Part 2: Basic CUDA

There’s a good first CUDA tutorial here: https://developer.nvidia.com/blog/even-easier-introduction-cuda/. Then there are the docs here: https://docs.nvidia.com/cuda/cuda-c-programming-guide/#.
The docs describe three levels of the thread hierarchy — thread blocks, thread block clusters, and grids. We will use only one thread block, because it seems easiest — in particular, sharing memory outside thread blocks seems difficult. This will limit the level of parallelism we’ll be able to achieve; a future version could try to use multiple thread blocks.
The current simulation code ( World::step ) looks like this:
for(int i = 0; i < GRID_HEIGHT; i++) {
(*other_grid)[i][0] = 1.0;
for(int j = 1; j<GRID_WIDTH; j++) {
(*other_grid)[i][j] = (*current_grid)[i][j-1];
}
}
This can be easily converted to a CUDA kernel:
using PlainCGrid = double*;
__global__
void cuda_step(PlainCGrid in, PlainCGrid out) {
for(int i = 0; i < GRID_HEIGHT; i++) {
out[i*GRID_WIDTH] = 1.0;
for(int j = 1; j<GRID_WIDTH; j++) {
out[i*GRID_WIDTH + j] = in[i*GRID_WIDTH + j-1];
}
}
}
void World::step() {
cuda_step<<<1, 1>>>(
reinterpret_cast<double*>(current_grid->_data.data()),
reinterpret_cast<double*>(other_grid->_data.data())
);
std::swap(other_grid, current_grid);
}
Now we’ll have to compile it, ideally not manually but by integrating it into the CMake project. A CUDA/CMake tutorial can be found here: https://developer.nvidia.com/blog/building-cuda-applications-cmake/
This is where I notice it doesn’t work; I just get some garbled triangles. The error is not with the C-style rewrite, as removing the __global__ and the <<<1,1>>> works perfectly (see commit 1b6d3b9d). Probably I am doing something wrong with CUDA memory management.
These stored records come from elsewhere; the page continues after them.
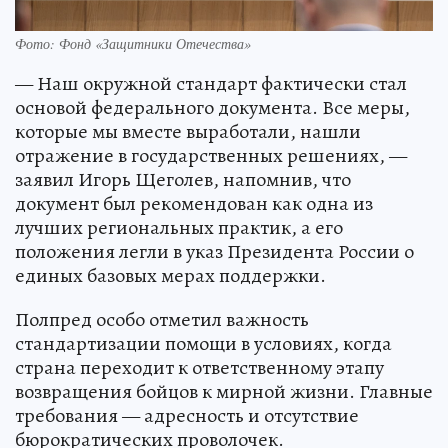
Фото: Фонд «Защитники Отечества»
— Наш окружной стандарт фактически стал
основой федерального документа. Все меры,
которые мы вместе выработали, нашли
отражение в государственных решениях, —
заявил Игорь Щеголев, напомнив, что
документ был рекомендован как одна из
лучших региональных практик, а его
положения легли в указ Президента России о
единых базовых мерах поддержки.
Полпред особо отметил важность
стандартизации помощи в условиях, когда
страна переходит к ответственному этапу
возвращения бойцов к мирной жизни. Главные
требования — адресность и отсутствие
бюрократических проволочек.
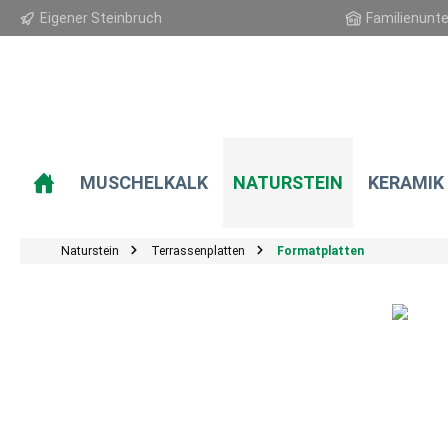
Eigener Steinbruch
Familienunt
springen
Zur Hauptnavigation springen
MUSCHELKALK
NATURSTEIN
KERAMIK
Naturstein
Terrassenplatten
Formatplatten
Bildergalerie überspringen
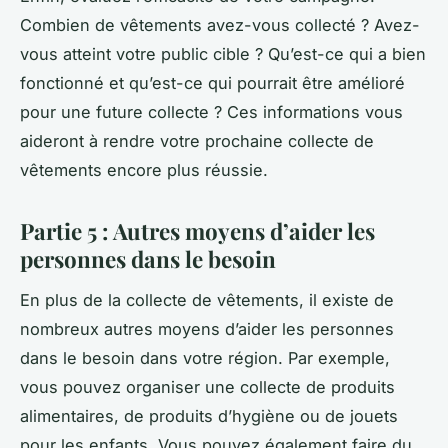
Combien de vêtements avez-vous collecté ? Avez-
vous atteint votre public cible ? Qu’est-ce qui a bien
fonctionné et qu’est-ce qui pourrait être amélioré
pour une future collecte ? Ces informations vous
aideront à rendre votre prochaine collecte de
vêtements encore plus réussie.
Partie 5 : Autres moyens d’aider les
personnes dans le besoin
En plus de la collecte de vêtements, il existe de
nombreux autres moyens d’aider les personnes
dans le besoin dans votre région. Par exemple,
vous pouvez organiser une collecte de produits
alimentaires, de produits d’hygiène ou de jouets
pour les enfants. Vous pouvez également faire du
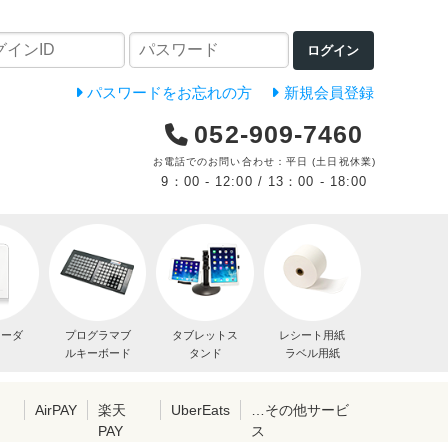
ログイン
パスワードをお忘れの方
新規会員登録
052-909-7460
お電話でのお問い合わせ：平日 (土日祝休業)
9：00 - 12:00 / 13：00 - 18:00
リーダ
プログラマブ
タブレットス
レシート用紙
ルキーボード
タンド
ラベル用紙
レ
AirPAY
楽天
UberEats
…その他サービ
PAY
ス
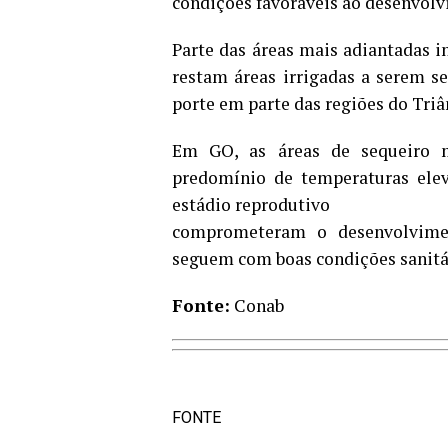
condições favoráveis ao desenvolv
Parte das áreas mais adiantadas 
restam áreas irrigadas a serem 
porte em parte das regiões do Triâ
Em GO, as áreas de sequeiro m
predomínio de temperaturas elev
estádio reprodutivo
comprometeram o desenvolvimen
seguem com boas condições sanitári
Fonte:
Conab
FONTE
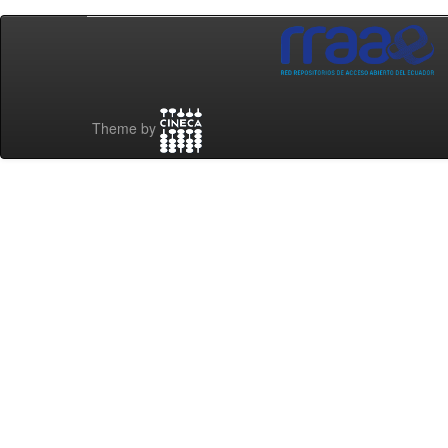
Theme by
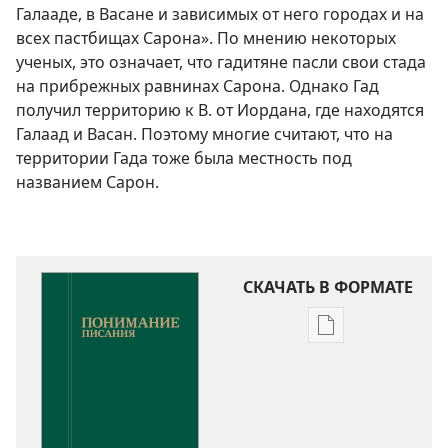
Галааде, в Васане и зависимых от него городах и на
всех пастбищах Сарона». По мнению некоторых
ученых, это означает, что гадитяне пасли свои стада
на прибрежных равнинах Сарона. Однако Гад
получил территорию к В. от Иордана, где находятся
Галаад и Васан. Поэтому многие считают, что на
территории Гада тоже была местность под
названием Сарон.
СКАЧАТЬ В ФОРМАТЕ
Варианты
загрузки
публикации
Понимание
Писания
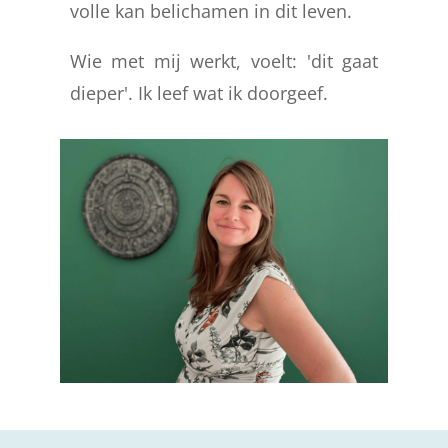
volle kan belichamen in dit leven.
Wie met mij werkt, voelt: 'dit gaat
dieper'. Ik leef wat ik doorgeef.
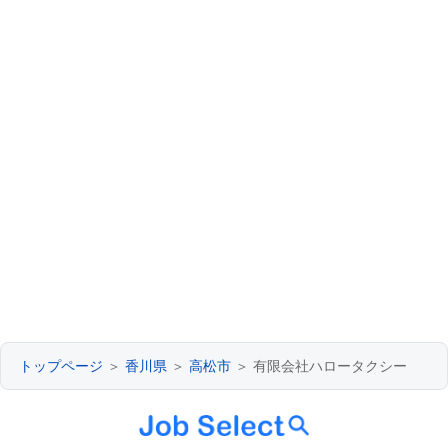
トップページ
＞
香川県
＞
高松市
＞ 有限会社ハロータクシー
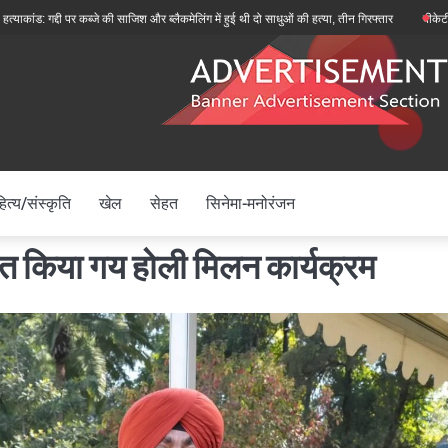
्दी पर कब्जे की साजिश और ब्लैकमेलिंग में हुई थी दो साधुओं की हत्या, तीन गिरफ्तार
बीकेटीसी अध्यक्ष हे
ित्य/संस्कृति
खेल
सेहत
सिनेमा-मनोरंजन
ित किया गय होली मिलन कार्यक्रम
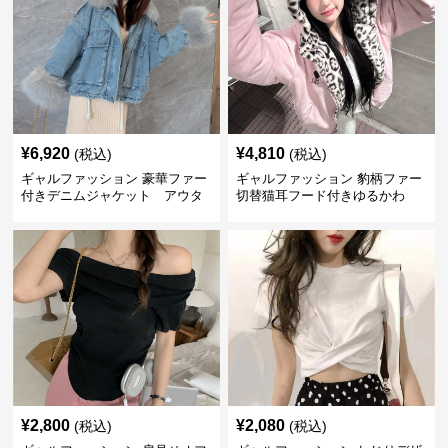
¥
6,920
¥
4,810
(税込)
(税込)
ギャルファッション 豪華ファー
ギャルファッション 豹柄ファー
付きデニムジャケット アウタ
切替猫耳フード付きゆるかわ
ー
アウター
¥
2,800
¥
2,080
(税込)
(税込)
One problem is that we were using std::arrays , but now we need CUDA-managed memory, not “regular” memory. CUDA can’t interact with the “regular” memory stored in the std::array. All of the following do not work:
most C++ containers take as a template parameter an “allocator” which can allocate memory in non-standard ways. However std::array doesn’t (probably because it doesn’t actually allocate memory on the heap, but is just a wrapper around stack memory)
A
std::arrayalso cannot be constructed by providing the memory (probably for the same reason).I could use an
std::vector, but I want the size of the grid not to change after initialization, so using a resizable vector seems inelegant to me.In C++23, I could use
std::span, but I’m still targeting C++17I could write some custom class that is an array with managed memory, but I already have
Gridthat provides most of that functionality. So I’ll adapt theGridclass.
After adapting Grid, there’s another problem. The program flow (in main) looks like this: some memory is dynamically allocated by Grid, GLFW accesses that memory, then Grid is deleted before GLFW, the memory is freed, and we get a segfault. The short-term solution is to initialize Grid before GLFW. The long-term solution would be to use a smart pointer, or to use Rust, where that kind of thing can’t happen ;)
By c3173dd, after another trivial bug fix, this works and there’s again an unit-height wave coming from the right side. So everything works as it did before, but with CUDA. (Something that was helpful for the trivial bug fix: I can set the GRID_WIDTH and GRID_HEIGHT constant to 10 each and then print the grid to see what happens.)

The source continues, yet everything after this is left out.